* Directions for this task *
Report every line from the following entries that contains the string "Сезонное".

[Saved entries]
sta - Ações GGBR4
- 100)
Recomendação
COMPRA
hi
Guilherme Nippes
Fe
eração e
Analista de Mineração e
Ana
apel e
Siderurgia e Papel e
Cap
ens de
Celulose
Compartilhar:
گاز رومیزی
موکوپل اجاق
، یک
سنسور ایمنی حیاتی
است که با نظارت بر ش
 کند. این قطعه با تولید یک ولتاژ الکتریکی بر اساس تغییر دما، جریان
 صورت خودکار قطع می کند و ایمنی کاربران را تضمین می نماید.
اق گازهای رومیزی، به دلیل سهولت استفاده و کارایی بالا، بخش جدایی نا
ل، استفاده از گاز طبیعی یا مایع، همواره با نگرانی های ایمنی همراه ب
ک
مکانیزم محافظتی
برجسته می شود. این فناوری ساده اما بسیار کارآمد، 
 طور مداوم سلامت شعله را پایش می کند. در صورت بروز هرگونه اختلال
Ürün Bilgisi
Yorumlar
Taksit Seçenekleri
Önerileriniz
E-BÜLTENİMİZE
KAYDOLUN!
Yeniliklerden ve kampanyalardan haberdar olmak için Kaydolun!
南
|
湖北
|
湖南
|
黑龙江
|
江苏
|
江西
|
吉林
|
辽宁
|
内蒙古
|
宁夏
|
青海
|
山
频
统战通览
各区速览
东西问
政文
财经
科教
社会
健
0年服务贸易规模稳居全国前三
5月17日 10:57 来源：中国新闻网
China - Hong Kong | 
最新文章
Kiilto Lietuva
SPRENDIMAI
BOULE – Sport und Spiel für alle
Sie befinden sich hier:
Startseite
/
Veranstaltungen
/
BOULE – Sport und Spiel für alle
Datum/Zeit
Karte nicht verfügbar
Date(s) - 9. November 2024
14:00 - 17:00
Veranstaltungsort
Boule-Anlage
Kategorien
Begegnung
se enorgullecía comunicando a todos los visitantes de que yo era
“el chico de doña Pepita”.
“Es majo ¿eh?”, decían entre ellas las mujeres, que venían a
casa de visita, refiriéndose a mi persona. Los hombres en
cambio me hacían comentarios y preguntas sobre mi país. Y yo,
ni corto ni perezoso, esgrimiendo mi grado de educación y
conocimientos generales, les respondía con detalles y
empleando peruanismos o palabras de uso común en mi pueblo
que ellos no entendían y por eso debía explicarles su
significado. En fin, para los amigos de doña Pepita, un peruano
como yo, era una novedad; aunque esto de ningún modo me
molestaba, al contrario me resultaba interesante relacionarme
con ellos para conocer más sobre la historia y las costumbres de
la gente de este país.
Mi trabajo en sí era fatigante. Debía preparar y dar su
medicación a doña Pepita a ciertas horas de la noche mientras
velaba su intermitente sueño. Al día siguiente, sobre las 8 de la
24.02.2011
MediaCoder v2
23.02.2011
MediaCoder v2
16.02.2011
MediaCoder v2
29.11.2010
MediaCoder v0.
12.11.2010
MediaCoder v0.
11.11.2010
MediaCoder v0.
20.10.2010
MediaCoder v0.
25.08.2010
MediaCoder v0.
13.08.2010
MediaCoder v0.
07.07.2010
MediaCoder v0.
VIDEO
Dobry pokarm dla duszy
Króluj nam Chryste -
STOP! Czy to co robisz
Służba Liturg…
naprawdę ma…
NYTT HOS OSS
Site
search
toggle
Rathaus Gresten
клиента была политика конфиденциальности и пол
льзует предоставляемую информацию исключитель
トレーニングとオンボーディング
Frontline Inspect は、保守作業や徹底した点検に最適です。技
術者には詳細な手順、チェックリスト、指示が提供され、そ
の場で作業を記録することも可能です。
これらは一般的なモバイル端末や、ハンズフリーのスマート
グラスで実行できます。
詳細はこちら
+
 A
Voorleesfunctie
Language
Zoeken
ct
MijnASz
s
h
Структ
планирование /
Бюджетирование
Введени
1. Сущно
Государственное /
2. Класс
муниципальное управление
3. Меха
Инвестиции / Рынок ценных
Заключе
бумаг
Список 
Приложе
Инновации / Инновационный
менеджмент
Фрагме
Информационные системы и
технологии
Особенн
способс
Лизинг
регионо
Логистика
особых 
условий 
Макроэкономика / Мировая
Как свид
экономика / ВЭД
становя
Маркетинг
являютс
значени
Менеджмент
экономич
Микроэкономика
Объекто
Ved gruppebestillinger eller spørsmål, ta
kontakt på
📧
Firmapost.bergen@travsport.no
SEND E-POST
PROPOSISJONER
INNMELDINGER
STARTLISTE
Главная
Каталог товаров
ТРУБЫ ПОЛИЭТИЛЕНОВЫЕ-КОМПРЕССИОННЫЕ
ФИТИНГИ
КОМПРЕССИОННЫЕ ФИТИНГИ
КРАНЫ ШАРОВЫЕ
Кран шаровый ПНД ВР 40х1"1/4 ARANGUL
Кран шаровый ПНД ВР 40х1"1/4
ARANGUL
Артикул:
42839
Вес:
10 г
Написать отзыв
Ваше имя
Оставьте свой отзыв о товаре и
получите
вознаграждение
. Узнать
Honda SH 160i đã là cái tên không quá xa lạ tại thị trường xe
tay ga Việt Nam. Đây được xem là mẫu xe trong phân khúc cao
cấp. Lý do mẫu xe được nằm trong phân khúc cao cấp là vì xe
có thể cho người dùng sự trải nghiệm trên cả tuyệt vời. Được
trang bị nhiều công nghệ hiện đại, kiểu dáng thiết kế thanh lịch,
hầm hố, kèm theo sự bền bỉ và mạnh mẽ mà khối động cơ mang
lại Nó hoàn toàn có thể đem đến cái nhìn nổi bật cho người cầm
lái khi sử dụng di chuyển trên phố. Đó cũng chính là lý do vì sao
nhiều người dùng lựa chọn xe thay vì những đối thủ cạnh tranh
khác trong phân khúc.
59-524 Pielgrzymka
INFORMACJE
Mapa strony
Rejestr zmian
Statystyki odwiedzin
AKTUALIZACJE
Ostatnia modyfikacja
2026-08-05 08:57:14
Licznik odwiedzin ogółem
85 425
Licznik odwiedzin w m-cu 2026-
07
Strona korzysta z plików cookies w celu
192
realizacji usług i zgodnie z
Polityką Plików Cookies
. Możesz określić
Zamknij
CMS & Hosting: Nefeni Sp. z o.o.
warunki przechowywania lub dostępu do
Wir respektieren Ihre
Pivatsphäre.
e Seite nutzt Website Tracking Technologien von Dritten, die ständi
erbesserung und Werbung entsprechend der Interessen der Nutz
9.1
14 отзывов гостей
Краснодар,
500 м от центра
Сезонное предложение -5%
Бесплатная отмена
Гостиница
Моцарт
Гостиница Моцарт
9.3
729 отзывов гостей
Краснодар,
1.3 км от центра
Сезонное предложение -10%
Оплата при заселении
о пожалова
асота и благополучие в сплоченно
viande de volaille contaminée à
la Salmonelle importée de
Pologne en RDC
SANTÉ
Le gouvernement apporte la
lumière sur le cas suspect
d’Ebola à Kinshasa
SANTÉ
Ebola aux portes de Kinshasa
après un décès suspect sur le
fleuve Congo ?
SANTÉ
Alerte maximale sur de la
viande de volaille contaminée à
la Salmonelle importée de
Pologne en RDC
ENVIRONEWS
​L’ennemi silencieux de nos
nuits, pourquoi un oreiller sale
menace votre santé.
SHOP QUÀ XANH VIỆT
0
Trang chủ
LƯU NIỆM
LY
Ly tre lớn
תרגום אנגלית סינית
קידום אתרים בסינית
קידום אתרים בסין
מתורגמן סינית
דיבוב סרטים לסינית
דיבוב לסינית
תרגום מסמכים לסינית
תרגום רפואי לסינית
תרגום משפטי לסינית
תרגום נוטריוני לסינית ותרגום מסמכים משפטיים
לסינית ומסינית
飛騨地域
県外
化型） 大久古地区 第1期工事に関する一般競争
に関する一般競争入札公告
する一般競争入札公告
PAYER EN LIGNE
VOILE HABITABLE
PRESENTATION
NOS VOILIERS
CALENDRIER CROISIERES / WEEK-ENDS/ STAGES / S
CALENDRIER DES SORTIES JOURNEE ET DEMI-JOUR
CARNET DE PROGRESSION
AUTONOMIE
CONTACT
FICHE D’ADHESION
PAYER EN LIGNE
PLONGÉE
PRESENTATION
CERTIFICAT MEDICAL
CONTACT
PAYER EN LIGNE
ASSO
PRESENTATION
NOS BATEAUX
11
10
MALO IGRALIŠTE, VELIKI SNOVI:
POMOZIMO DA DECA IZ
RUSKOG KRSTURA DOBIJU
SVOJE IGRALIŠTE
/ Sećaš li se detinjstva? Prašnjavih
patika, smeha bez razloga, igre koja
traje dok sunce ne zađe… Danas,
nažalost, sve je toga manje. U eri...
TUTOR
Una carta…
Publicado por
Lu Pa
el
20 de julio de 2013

* Task result *
Сезонное предложение -5%
Сезонное предложение -10%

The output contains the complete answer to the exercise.